Guy Jocelyn Reid (born in 1963) is a British sculptor, best known for creating portraits carved from limewood. He currently lives and works in Benque d’Aurignac in South West France.[1]
Reid was born in Johannesburg, South Africa, in 1963. In 1967 he moved to London, attending Priory Comprehensive School Wimbledon and the Priory Grammar School for Boys, Shrewsbury. Reid has said that woodwork and metalwork lessons featured prominently in his school life. In 1984 Reid graduated from North London Polytechnic with a BA in Politics and History, before completing an MA in Systematic Theology at King's College London.[2]

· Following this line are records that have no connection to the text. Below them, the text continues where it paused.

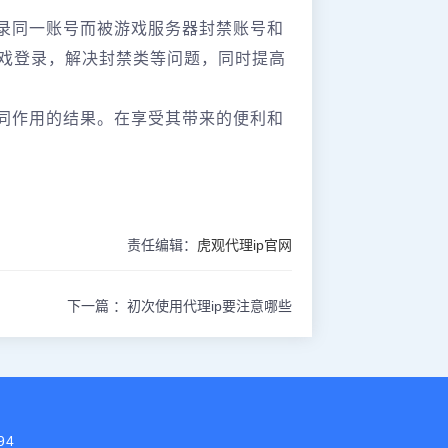
登录同一账号而被游戏服务器封禁账号和
游戏登录，解决封禁类等问题，同时提高
共同作用的结果。在享受其带来的便利和
责任编辑：
虎观代理ip官网
下一篇 ：
初次使用代理ip要注意哪些
94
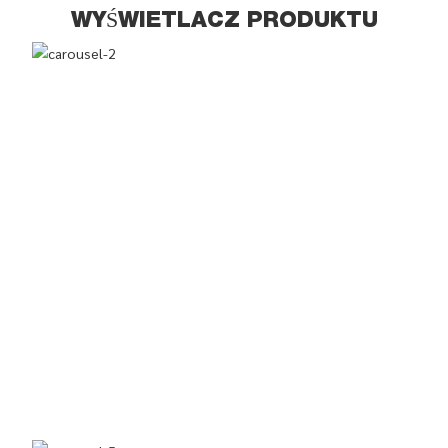
WYŚWIETLACZ PRODUKTU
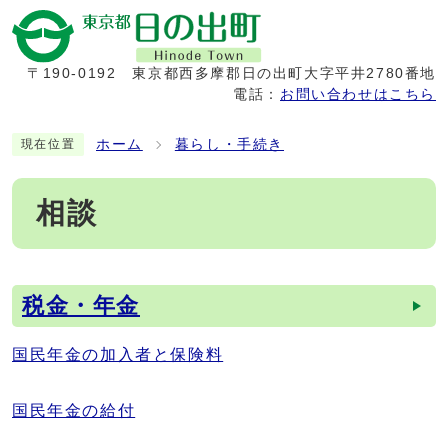
〒190-0192
東京都西多摩郡日の出町大字平井2780番地
電話：
お問い合わせはこちら
ホーム
暮らし・手続き
現在位置
相談
税金・年金
メインメニュー
国民年金の加入者と保険料
国民年金の給付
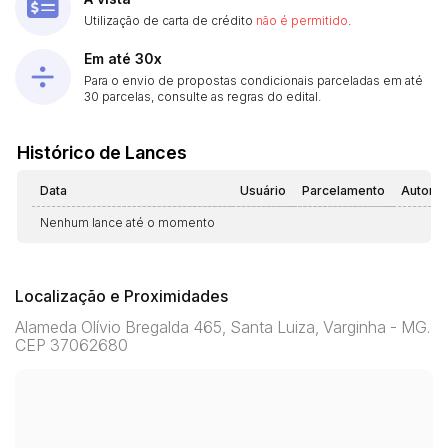
Utilização de carta de crédito
não é permitido
.
Em até 30x
Para o envio de propostas condicionais parceladas em até
30 parcelas, consulte as regras do edital.
Histórico de Lances
Data
Usuário
Parcelamento
Automá
Nenhum lance até o momento
Localização e Proximidades
Alameda Olívio Bregalda 465, Santa Luiza, Varginha - MG.
CEP 37062680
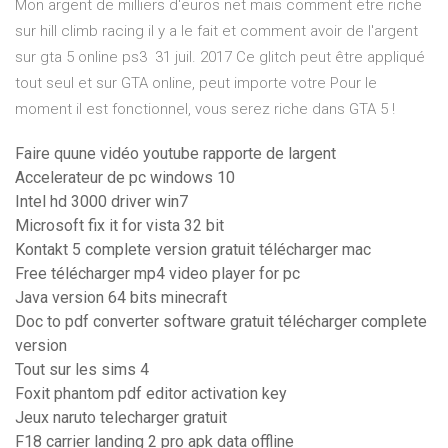
Mon argent de milliers d'euros net mais comment etre riche
sur hill climb racing il y a le fait et comment avoir de l'argent
sur gta 5 online ps3 31 juil. 2017 Ce glitch peut être appliqué
tout seul et sur GTA online, peut importe votre Pour le
moment il est fonctionnel, vous serez riche dans GTA 5 !
Faire quune vidéo youtube rapporte de largent
Accelerateur de pc windows 10
Intel hd 3000 driver win7
Microsoft fix it for vista 32 bit
Kontakt 5 complete version gratuit télécharger mac
Free télécharger mp4 video player for pc
Java version 64 bits minecraft
Doc to pdf converter software gratuit télécharger complete
version
Tout sur les sims 4
Foxit phantom pdf editor activation key
Jeux naruto telecharger gratuit
F18 carrier landing 2 pro apk data offline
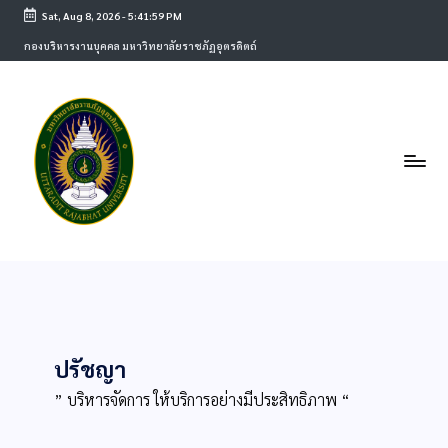
Sat, Aug 8, 2026
-
5:41:59 PM
กองบริหารงานบุคคล มหาวิทยาลัยราชภัฏอุตรดิตถ์
ปรัชญา
” บริหารจัดการ ให้บริการอย่างมีประสิทธิภาพ “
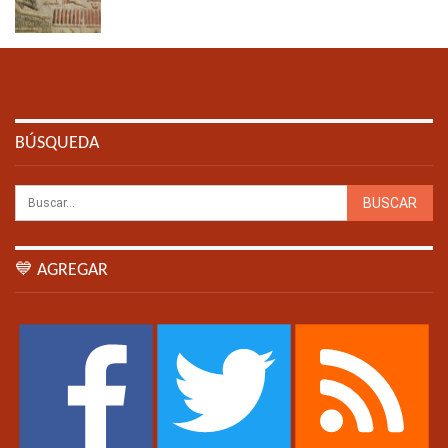
BÚSQUEDA
💙 AGREGAR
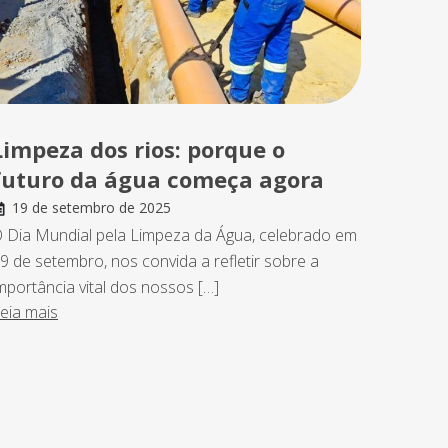
Limpeza dos rios: porque o
futuro da água começa agora
19 de setembro de 2025
 Dia Mundial pela Limpeza da Água, celebrado em
9 de setembro, nos convida a refletir sobre a
mportância vital dos nossos […]
eia mais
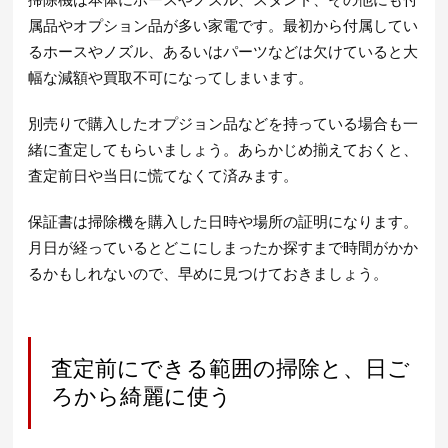
属品やオプション品が多い家電です。最初から付属してい
るホースやノズル、あるいはパーツなどは欠けていると大
幅な減額や買取不可になってしまいます。
別売りで購入したオプジョン品などを持っている場合も一
緒に査定してもらいましょう。あらかじめ揃えておくと、
査定前日や当日に慌てなくて済みます。
保証書は掃除機を購入した日時や場所の証明になります。
月日が経っているとどこにしまったか探すまで時間がかか
るかもしれないので、早めに見つけておきましょう。
査定前にできる範囲の掃除と、日ご
ろから綺麗に使う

After graduating from King's College in 1995 Reid travelled to Berlin where he saw the works of late-Gothic German sculptors Tilman Riemenschneider and Gregor Erhart.[3] Their work left a great impression on him and served to stimulate his burgeoning curiosity and interest in sculpting and carving with limewood. Reid's pursuit of this ambition led him to apprentice with North London-based antique restorer A. J. Brett, before moving on to the then-renowned Spink Restoration Workshop, now Arlington Conservation,[4] where he worked for the next 10 years. Whilst at Spink he worked for a variety of established institutions such as the Metropolitan Museum New York, the Getty Museum California, Harewood House and the Sir John Soane Museum London. He has since said of this time that he arrived at his career in limewood sculpting through restoration.
With the acquisition of his own workshop, Reid began creating personal work in earnest in 1995.[3] His first solo exhibition was in 1999, and he went on to exhibit extensively in the UK and internationally, predominantly in the US[5] and in France.[6] [7]

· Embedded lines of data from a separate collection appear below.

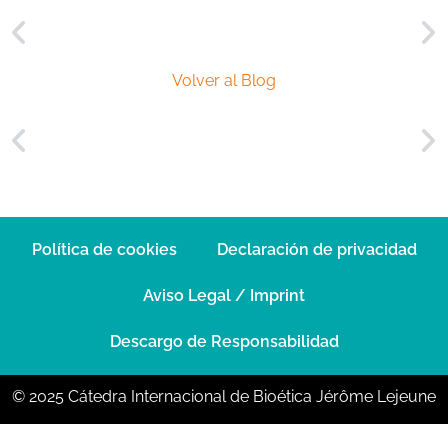
Volver al Blog
Política de cookies
Declaración de privacidad
Aviso Legal / Imprint
Descargo de Responsabilidad
© 2025 Cátedra Internacional de Bioética Jérôme Lejeune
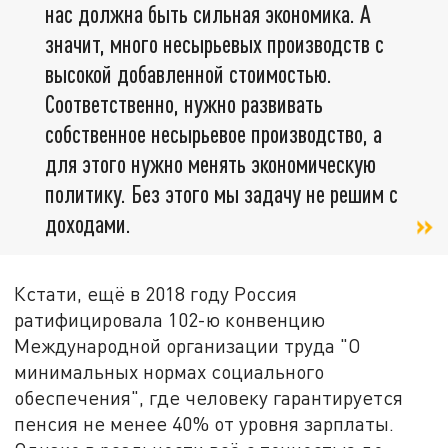
нас должна быть сильная экономика. А
значит, много несырьевых производств с
высокой добавленной стоимостью.
Соответственно, нужно развивать
собственное несырьевое производство, а
для этого нужно менять экономическую
политику. Без этого мы задачу не решим с
доходами.
Кстати, ещё в 2018 году Россия
ратифицировала 102-ю конвенцию
Международной организации труда "О
минимальных нормах социального
обеспечения", где человеку гарантируется
пенсия не менее 40% от уровня зарплаты.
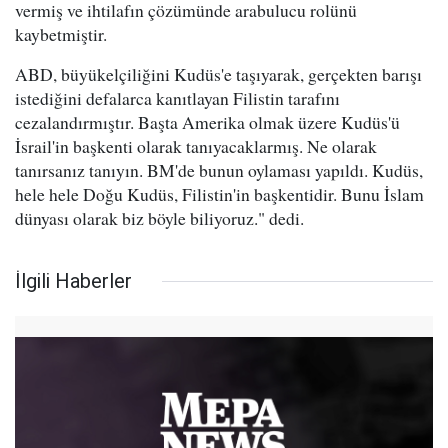
vermiş ve ihtilafın çözümünde arabulucu rolünü
kaybetmiştir.
ABD, büyükelçiliğini Kudüs'e taşıyarak, gerçekten barışı
istediğini defalarca kanıtlayan Filistin tarafını
cezalandırmıştır. Başta Amerika olmak üzere Kudüs'ü
İsrail'in başkenti olarak tanıyacaklarmış. Ne olarak
tanırsanız tanıyın. BM'de bunun oylaması yapıldı. Kudüs,
hele hele Doğu Kudüs, Filistin'in başkentidir. Bunu İslam
dünyası olarak biz böyle biliyoruz." dedi.
İlgili Haberler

In addition to his personal work, Reid has been commissioned for numerous public and private sculptures. From 1999 until 2001 he was artist in residence at St. Matthew's Westminster,[8] during which time he created a statue of ‘Madonna and Child’, a piece that has attracted both acclaim and controversy due to his portrayal of a naked Mary.[9] [10] [11]
In 2013 he was commissioned by the publisher David Fickling to create sculptures of four of their most prominent authors: Philip Pullman, Dame Jacqueline Wilson, Nick Sharratt, and Ian Beck.[12] The sculptures, each measuring 2 feet high, were full figure portraits carved out of limewood and handpainted by Reid. The portrait of Dame Jacqueline Wilson won the Society of Portrait Sculptors annual prize for best portrait for 2015.[13]

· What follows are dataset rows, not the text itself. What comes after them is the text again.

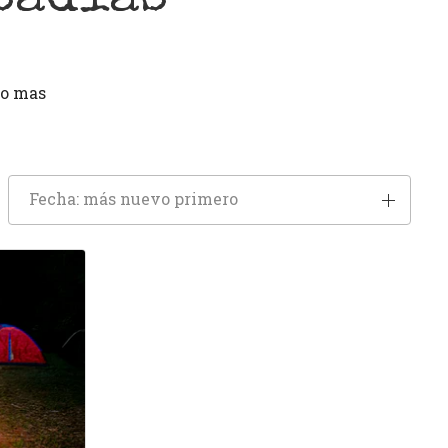
 o mas
Fecha: más nuevo primero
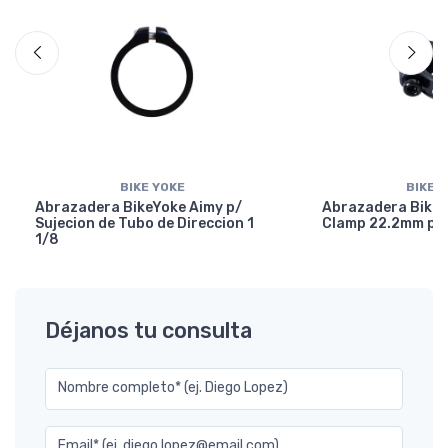
BIKE YOKE
BIKE 
Abrazadera BikeYoke Aimy p/
Abrazadera BikeY
Sujecion de Tubo de Direccion 1
Clamp 22.2mm p/ 
1/8
Déjanos tu consulta
Nombre completo* (ej. Diego Lopez)
Email* (ej. diego.lopez@email.com)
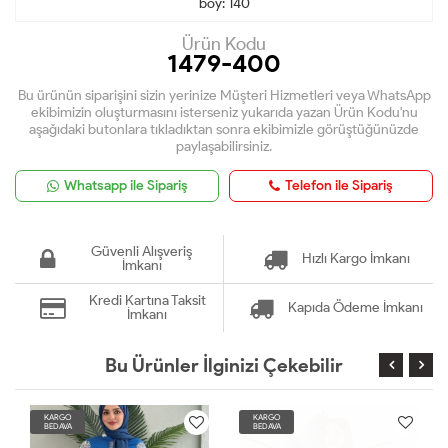
boy: 140
Ürün Kodu
1479-400
Bu ürünün siparişini sizin yerinize Müşteri Hizmetleri veya WhatsApp
ekibimizin oluşturmasını isterseniz yukarıda yazan Ürün Kodu'nu
aşağıdaki butonlara tıkladıktan sonra ekibimizle görüştüğünüzde
paylaşabilirsiniz.
Whatsapp ile Sipariş
Telefon ile Sipariş
Güvenli Alışveriş
Hızlı Kargo İmkanı
İmkanı
Kredi Kartına Taksit
Kapıda Ödeme İmkanı
İmkanı
Bu Ürünler İlginizi Çekebilir
KARGO
KARGO
BEDAVA
BEDAVA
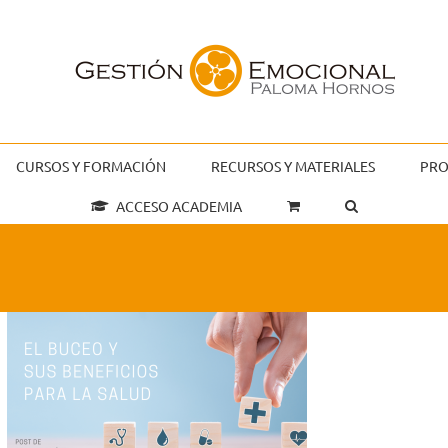
CURSOS Y FORMACIÓN
RECURSOS Y MATERIALES
PRO
ACCESO ACADEMIA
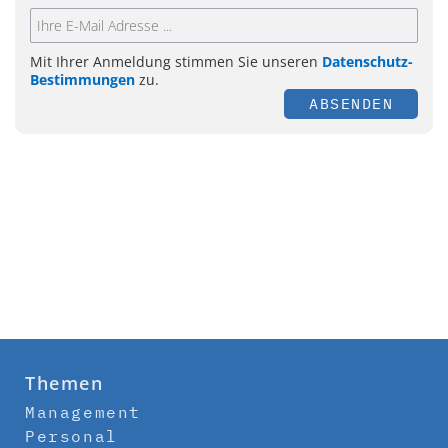
Mit Ihrer Anmeldung stimmen Sie unseren
Datenschutz-
Bestimmungen
zu.
ABSENDEN
Themen
Management
Personal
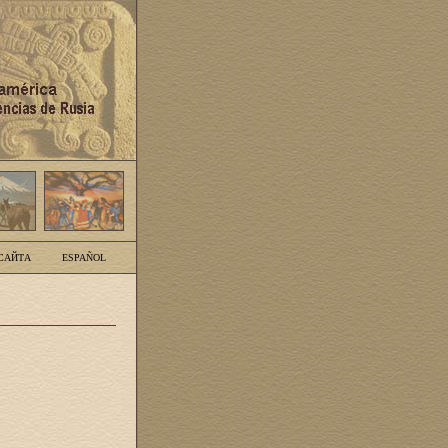
САЙТА
ESPAÑOL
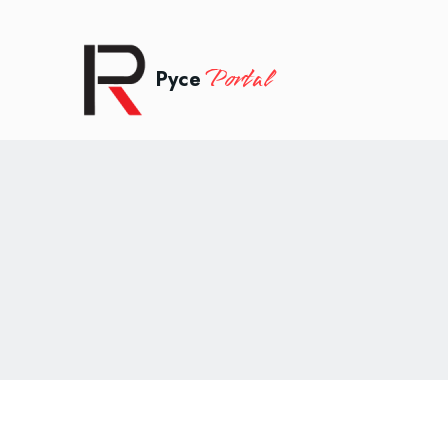
Portal
Русе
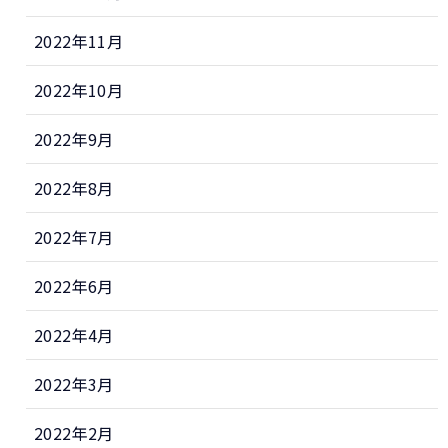
2022年11月
2022年10月
2022年9月
2022年8月
2022年7月
2022年6月
2022年4月
2022年3月
2022年2月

Reid's work to date is almost exclusively concerned with the exploration of the human form through sculpture,[7] [1] and is typically realistic in its interpretation of his sitter. He works using both photographic references and studies from life,[14] a method that can create a slightly distorted or exacerbated perspective.[7] In this way he challenges the way we experience the portrait and its subject, an aspect of his work that he pushes even further in his relief sculptures, commenting of these that they are ‘both the photographic image but…also the distortion of the photographic image. The reliefs…make a whole different way of seeing’.
At King's College, Reid wrote his postgraduate thesis on the relationship between revelation and art, a philosophical consideration that continues to impact upon his work. Whilst he would consider himself to be agnostic,[15] his curiosity and interest in theology and living a spiritual life is evident in his artistic work and practice, and he has created numerous sculptures that are concerned with religious figures or themes including a figure of Adam for Mirfield College, Yorkshire, a sculpture of St. Editha for Polesworth Abbey, and a nude crucifixion for Saint George's Church in Paris.[1]